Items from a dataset
>>

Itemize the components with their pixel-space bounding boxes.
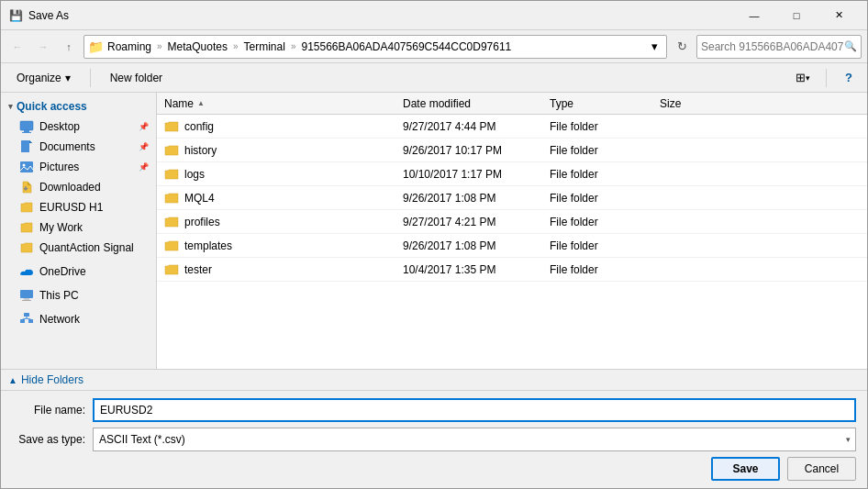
table-row[interactable]: logs 10/10/2017 1:17 PM File folder [157, 162, 867, 186]
window-icon: 💾 [8, 8, 23, 23]
cancel-button[interactable]: Cancel [787, 457, 856, 481]
sort-arrow-icon: ▲ [197, 99, 205, 107]
file-name-config: config [157, 119, 395, 134]
address-toolbar: ← → ↑ 📁 Roaming » MetaQuotes » Terminal … [1, 30, 867, 63]
save-button[interactable]: Save [711, 457, 780, 481]
sidebar-item-thispc[interactable]: This PC [1, 285, 156, 306]
sidebar-item-quantaction[interactable]: QuantAction Signal [1, 238, 156, 258]
sidebar-item-eurusd[interactable]: EURUSD H1 [1, 197, 156, 217]
search-input[interactable] [701, 40, 844, 53]
sidebar-item-documents[interactable]: Documents 📌 [1, 137, 156, 157]
folder-icon [164, 262, 179, 277]
sidebar-item-pictures[interactable]: Pictures 📌 [1, 157, 156, 177]
address-bar[interactable]: 📁 Roaming » MetaQuotes » Terminal » 9155… [83, 35, 667, 59]
folder-icon [164, 119, 179, 134]
file-name-tester: tester [157, 262, 395, 277]
svg-rect-0 [20, 121, 33, 130]
savetype-select[interactable]: ASCII Text (*.csv) [93, 428, 856, 451]
table-row[interactable]: history 9/26/2017 10:17 PM File folder [157, 139, 867, 162]
file-name-profiles: profiles [157, 215, 395, 229]
breadcrumb-folder-icon: 📁 [88, 39, 104, 54]
new-folder-button[interactable]: New folder [102, 67, 171, 89]
sidebar-item-onedrive[interactable]: OneDrive [1, 261, 156, 282]
chevron-up-icon: ▲ [8, 375, 17, 385]
breadcrumb-metaquotes: MetaQuotes [168, 40, 228, 53]
folder-icon [164, 239, 179, 253]
hide-folders-bar[interactable]: ▲ Hide Folders [1, 369, 867, 390]
help-button[interactable]: ? [838, 67, 860, 89]
main-content: ▾ Quick access Desktop 📌 Documents 📌 [1, 93, 867, 369]
view-chevron-icon: ▾ [806, 73, 810, 83]
organize-button[interactable]: Organize ▾ [8, 67, 79, 89]
up-button[interactable]: ↑ [58, 36, 80, 58]
table-row[interactable]: config 9/27/2017 4:44 PM File folder [157, 115, 867, 139]
mywork-folder-icon [19, 220, 34, 235]
downloaded-icon [19, 180, 34, 194]
svg-rect-1 [24, 130, 29, 132]
folder-icon [164, 143, 179, 158]
breadcrumb-terminal: Terminal [244, 40, 285, 53]
bottom-bar: File name: Save as type: ASCII Text (*.c… [1, 390, 867, 488]
view-button[interactable]: ⊞ ▾ [791, 67, 815, 89]
folder-icon [164, 191, 179, 206]
title-bar: 💾 Save As — □ ✕ [1, 1, 867, 30]
savetype-row: Save as type: ASCII Text (*.csv) ▾ [12, 428, 856, 451]
table-row[interactable]: tester 10/4/2017 1:35 PM File folder [157, 258, 867, 282]
savetype-wrapper: ASCII Text (*.csv) ▾ [93, 428, 856, 451]
breadcrumb-sep-3: » [291, 41, 296, 51]
toolbar-separator [90, 69, 91, 87]
sidebar-item-network[interactable]: Network [1, 309, 156, 329]
breadcrumb-roaming: Roaming [107, 40, 151, 53]
documents-pin-icon: 📌 [139, 142, 149, 151]
refresh-button[interactable]: ↻ [671, 35, 693, 59]
filename-label: File name: [12, 404, 85, 417]
pictures-icon [19, 160, 34, 174]
thispc-section: This PC [1, 285, 156, 306]
svg-point-7 [23, 164, 26, 167]
column-header-size[interactable]: Size [652, 95, 726, 112]
svg-rect-2 [22, 132, 31, 133]
table-row[interactable]: templates 9/26/2017 1:08 PM File folder [157, 234, 867, 258]
close-button[interactable]: ✕ [818, 1, 860, 30]
sidebar-item-mywork[interactable]: My Work [1, 217, 156, 238]
folder-icon: 📁 [88, 39, 104, 54]
filename-input[interactable] [93, 398, 856, 422]
window-title: Save As [28, 9, 733, 22]
quick-access-header[interactable]: ▾ Quick access [1, 96, 156, 117]
minimize-button[interactable]: — [733, 1, 775, 30]
table-row[interactable]: profiles 9/27/2017 4:21 PM File folder [157, 210, 867, 234]
file-name-history: history [157, 143, 395, 158]
breadcrumb-id: 915566BA06ADA407569C544CC0D97611 [301, 40, 511, 53]
file-list: Name ▲ Date modified Type Size config [157, 93, 867, 369]
svg-rect-9 [24, 298, 29, 300]
file-list-body: config 9/27/2017 4:44 PM File folder his… [157, 115, 867, 369]
forward-button[interactable]: → [32, 36, 54, 58]
back-button[interactable]: ← [6, 36, 28, 58]
folder-icon [164, 167, 179, 182]
sidebar-item-downloaded[interactable]: Downloaded [1, 177, 156, 197]
table-row[interactable]: MQL4 9/26/2017 1:08 PM File folder [157, 186, 867, 210]
breadcrumb: 📁 Roaming » MetaQuotes » Terminal » 9155… [88, 39, 646, 54]
desktop-pin-icon: 📌 [139, 122, 149, 131]
title-bar-buttons: — □ ✕ [733, 1, 860, 30]
command-toolbar: Organize ▾ New folder ⊞ ▾ ? [1, 63, 867, 93]
file-list-header: Name ▲ Date modified Type Size [157, 93, 867, 115]
filename-row: File name: [12, 398, 856, 422]
search-box: 🔍 [696, 35, 862, 59]
quantaction-folder-icon [19, 240, 34, 255]
savetype-label: Save as type: [12, 433, 85, 446]
file-name-templates: templates [157, 239, 395, 253]
quick-access-chevron-icon: ▾ [8, 102, 13, 111]
quick-access-label: Quick access [17, 100, 87, 113]
maximize-button[interactable]: □ [775, 1, 818, 30]
pictures-pin-icon: 📌 [139, 162, 149, 172]
column-header-name[interactable]: Name ▲ [157, 95, 395, 112]
thispc-icon [19, 288, 34, 303]
view-icon: ⊞ [796, 71, 806, 84]
address-dropdown-button[interactable]: ▾ [646, 35, 662, 59]
documents-icon [19, 139, 34, 154]
sidebar-item-desktop[interactable]: Desktop 📌 [1, 117, 156, 137]
search-icon: 🔍 [844, 40, 857, 52]
column-header-date[interactable]: Date modified [395, 95, 542, 112]
column-header-type[interactable]: Type [542, 95, 652, 112]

<<

PROBLEM DESCRIPTION: Spot the lines above that mention "modified" and copy them.

WRITTEN ANSWER:
file-list: Name ▲ Date modified Type Size config [157, 93, 867, 369]
file-list-header: Name ▲ Date modified Type Size [157, 93, 867, 115]
column-header-date[interactable]: Date modified [395, 95, 542, 112]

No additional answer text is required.